Consumer Consumer Configuration
fetch.message.max.bytes (default 1MB) - The largest message a consumer can read. This value should be greater than or equal to message.max.bytes. So, if you have to choose kafka to send big messages, there are still some things to consider. To deliver big messages, we need to consider the impact of big messages on clusters and topics at the beginning of the design, not after problems arise.
Producer Producer Configuration
buffer.memory (default: 32M) - producer buffer size setting, if the buffer is large enough, producer can always write, but does not mean that the message is actually sent;
Bach. size (default: 16384 byte) - The size of each packet is set so that the packet can be sent when it reaches the specified size. There will be multiple packets in the buffer.

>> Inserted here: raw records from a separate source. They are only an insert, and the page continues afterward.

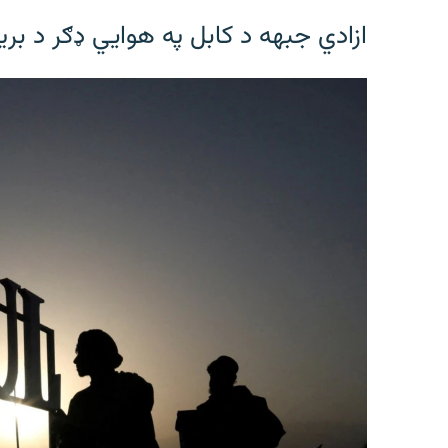
ازادي جبهه د کابل په هوايي ډګر د بری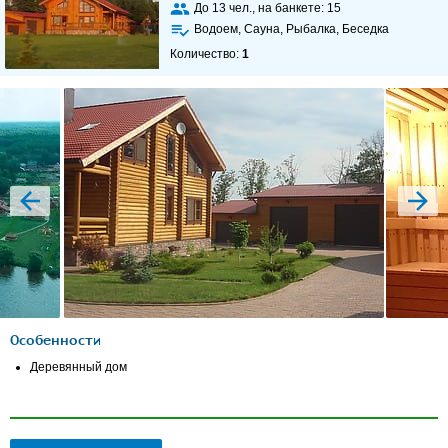
До
13
чел., на банкете:
15
Водоем, Сауна, Рыбалка, Беседка
Количество:
1
prev
next
Особенности
Деревянный дом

linger.ms - If the packet size has not been up to batch.size, set the maximum waiting time, the message will be sent out;
max.request.size (default: 1M) - The maximum size of data sent by a producer at a time, which is larger than the size of batch.size
Notes
1. To ensure that all partitions are available, offsets.topic.replication.factor is configured at least 3.
2. Turn off the automatic theme creation, and try to ensure that all broker s in the cluster start up, then start client consumption, otherwise it can not guarantee that partition and its replicas are evenly distributed, affecting high availability;
3. After the cluster is started, the distribution of partitions and their replicas can be viewed by command.
bin/kafka-topics.sh --describe --zookeeper localhost:2182 --topic __consumer_offsets
Pay attention to Wechat Public Number and check out more technical articles.